The other list is your “be backs”. You know them. You thought you had the
order. You had your pen and clipboard in hand when all of a sudden they ran out of
your booth mumbling something about (a) needing a lunch break, (b) being late
for an appointment, (c) conferring with another buyer, (d) reviewing your
literature that evening or (e) none of the above. I’d include in this list those
business card prospects who appeared genuinely interested, but somewhat
noncommittal. Your orientation here is to assure them that you are interested in
doing business with them, and to resolve any lingering doubts they might have.

a word about exclusivity

We have all had to face this many, many times. And you will see a lot of it if you are new
to the wholesale trade show circuit. Be prepared. It seems as if buyers want an exclusive
relationship with you for everything east of the Mississippi River in return for taking on
your minimum opening order. You, on the other hand, would be just as happy selling both
sides of the same street. If nothing else, competition in your line has a tendency to stabilize
the retail price somewhat close to keystone, thereby assuring a faster turnover and, hence,
more profits to you. Too much competition in the same trading area, however, and your
craft widgets start taking on the look of a commodity item.

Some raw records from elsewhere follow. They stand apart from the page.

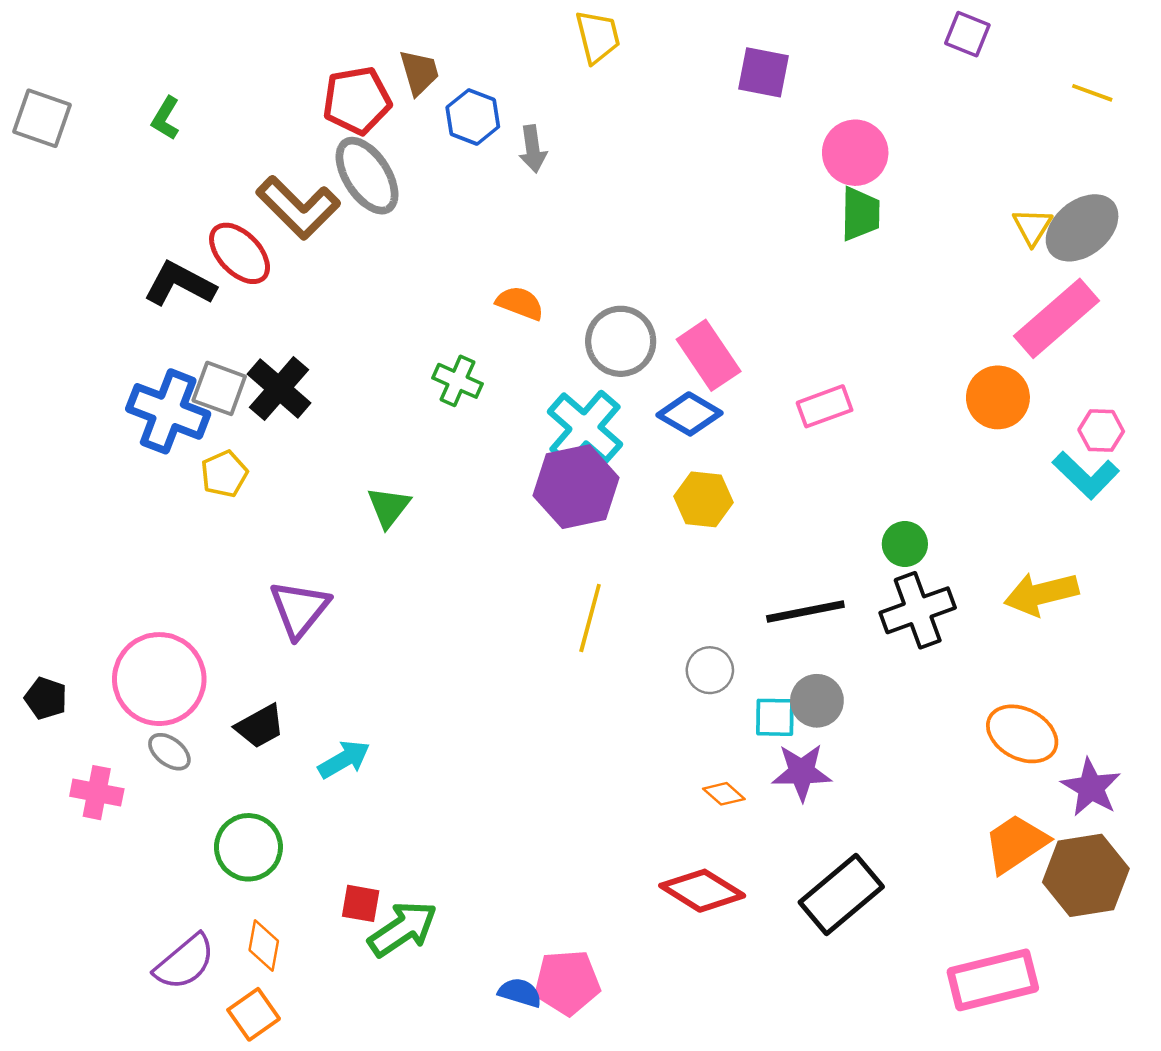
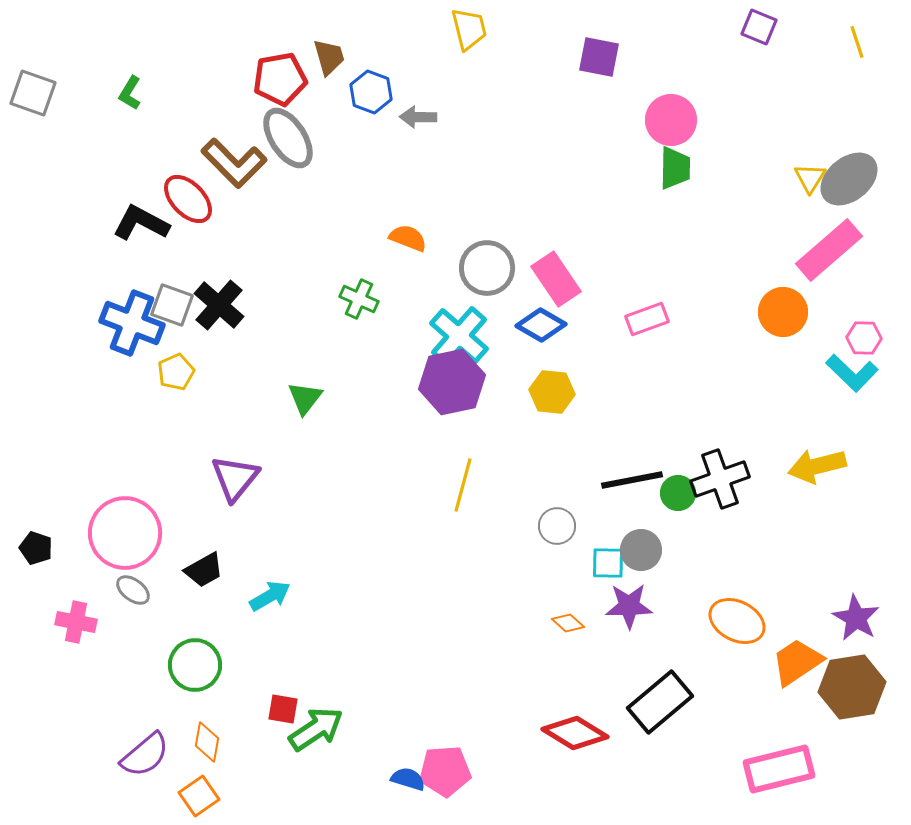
yellow line: (1092, 93) -> (857, 42), moved, turned 52
gray arrow: (533, 149) -> (418, 117), turned 99
green circle: (905, 544) -> (678, 493), moved
orange ellipse: (1022, 734) -> (737, 621), moved
red diamond: (702, 891) -> (575, 733), moved

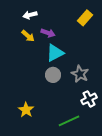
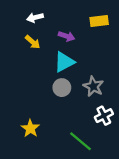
yellow rectangle: (85, 18) -> (99, 21), turned 42
purple arrow: (48, 33) -> (67, 36), moved
green line: (69, 121) -> (81, 141), turned 65

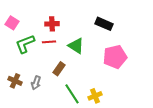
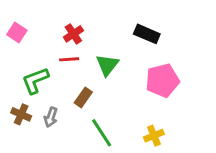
red cross: (52, 24) -> (73, 34), turned -32
green L-shape: (25, 44) -> (35, 81), moved
green triangle: (76, 46) -> (107, 65), turned 36
yellow cross: (95, 96) -> (154, 136), moved

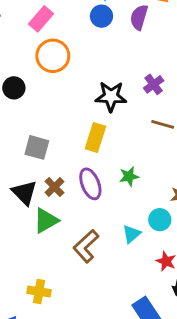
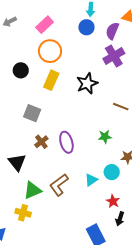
purple cross: (154, 84) -> (114, 56), moved, size x1.5
black star: (111, 96) -> (87, 83), turned -30
yellow rectangle: (95, 138) -> (51, 80), moved
green star: (129, 176) -> (105, 137), moved
black triangle: (24, 193) -> (17, 162), moved
green triangle: (46, 221) -> (32, 190), moved

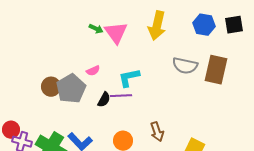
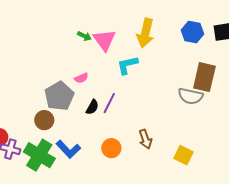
gray semicircle: (185, 66) -> (190, 96), moved
cyan L-shape: (129, 78) -> (127, 65), moved
brown circle: (51, 87) -> (44, 120), moved
purple line: (121, 96) -> (109, 103), turned -60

There is a somewhat happy medium, but its parameters are ad hoc and must be reviewed
on a case-by-case basis. It is legitimate for an account that does very well with your line to
ask for protection within its small trading area. A suburban location catering to well-heeled
locals would be a good example. A gallery in a city of six million people should expect no
more than, say, exclusivity within its own Zip code. A small trading area that caters to four
million tourists a year might not even warrant Zip code exclusivity -- just not next door.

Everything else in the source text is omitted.